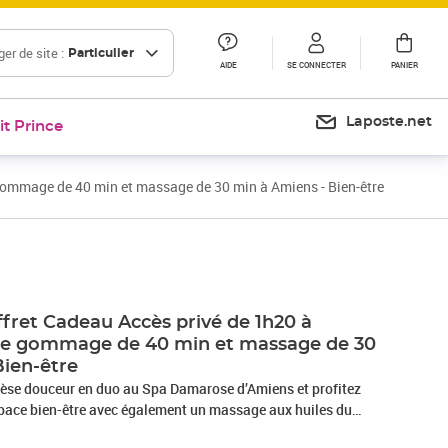
er de site :
Particulier
AIDE
SE CONNECTER
PANIER
Laposte.net
it Prince
gommage de 40 min et massage de 30 min à Amiens - Bien-être
ret Cadeau Accès privé de 1h20 à
tre gommage de 40 min et massage de 30
Bien-être
èse douceur en duo au Spa Damarose d’Amiens et profitez
espace bien-être avec également un massage aux huiles du
un gommage au savon noir de 40 minutes. Vous aurez aussi le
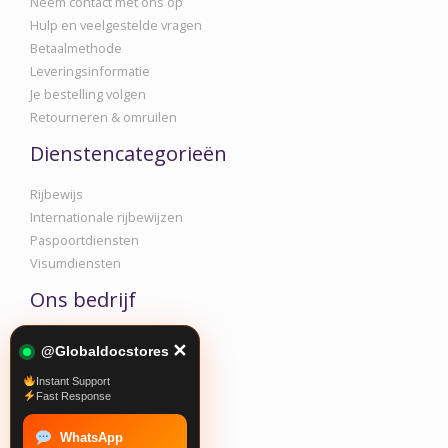
Neem contact met ons op
Hulp en veelgestelde vragen
Betaalmethode
Leveringsinformatie
Je bestelling volgen
Retourneren & omruilen
Dienstencategorieën
Rijbewijs
Internationale rijbewijzen
Paspoortdiensten
Visumdiensten
Ons bedrijf
Bedrijfsinformatie
✕
@Globaldocstores
Privacy- en cookiebeleid
Instant Support
Algemene voorwaarden
Fast Response
Promo & Voorwaarden
WhatsApp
####################
▶ _ACTION ITEM_: Copy exactly the lines that run from the one with "Instant Support" to the last line of the material, including both.

▶ _SOLVED PROBLEM_:
Instant Support
Algemene voorwaarden
Fast Response
Promo & Voorwaarden
WhatsApp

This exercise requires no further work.